Data provided =
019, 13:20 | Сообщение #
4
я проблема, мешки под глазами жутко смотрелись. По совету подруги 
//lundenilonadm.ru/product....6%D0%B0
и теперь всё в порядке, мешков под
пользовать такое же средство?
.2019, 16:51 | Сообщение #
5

...

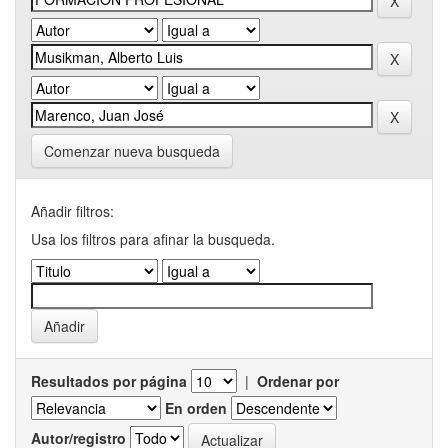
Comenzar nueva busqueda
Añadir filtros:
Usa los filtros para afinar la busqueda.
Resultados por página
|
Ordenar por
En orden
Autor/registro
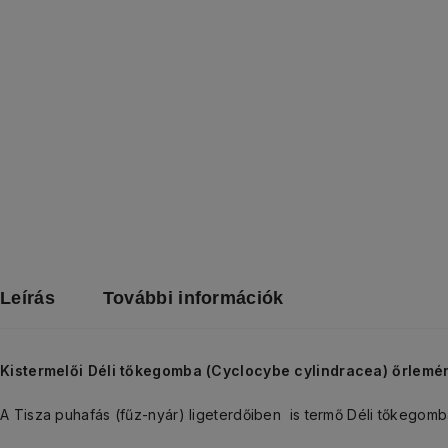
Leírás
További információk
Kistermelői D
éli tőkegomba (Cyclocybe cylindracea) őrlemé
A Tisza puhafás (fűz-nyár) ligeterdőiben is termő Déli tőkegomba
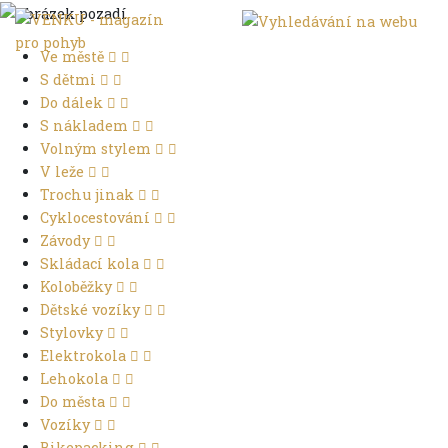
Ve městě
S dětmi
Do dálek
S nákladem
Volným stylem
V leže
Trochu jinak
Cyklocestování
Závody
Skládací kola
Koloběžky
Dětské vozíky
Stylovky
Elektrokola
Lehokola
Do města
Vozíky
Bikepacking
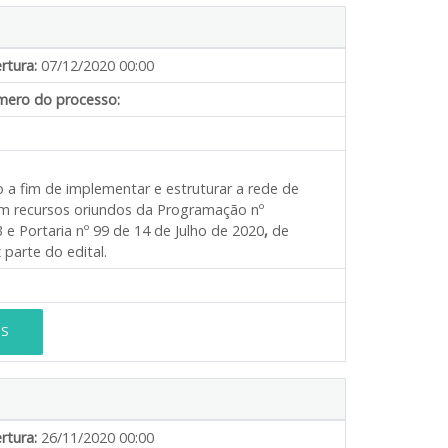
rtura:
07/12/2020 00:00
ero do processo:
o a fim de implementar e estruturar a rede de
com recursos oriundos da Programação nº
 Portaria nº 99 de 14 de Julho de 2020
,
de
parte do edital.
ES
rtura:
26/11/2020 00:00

==

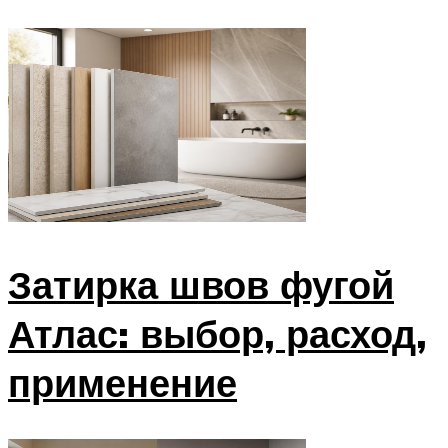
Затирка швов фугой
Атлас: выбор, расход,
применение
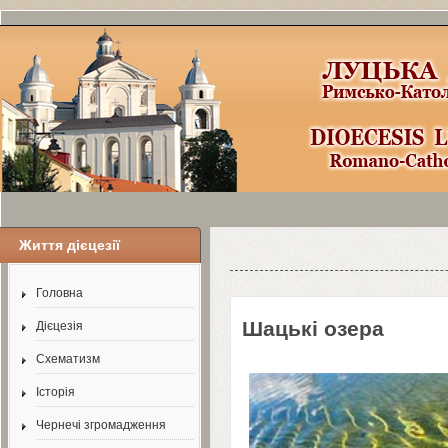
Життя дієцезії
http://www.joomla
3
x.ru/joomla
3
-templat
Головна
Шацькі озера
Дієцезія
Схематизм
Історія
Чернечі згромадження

Goal of the exercise = Looking at the entries, work out how many lines hold the word "filtros". Give the number and nothing else.

Solved exercise = 2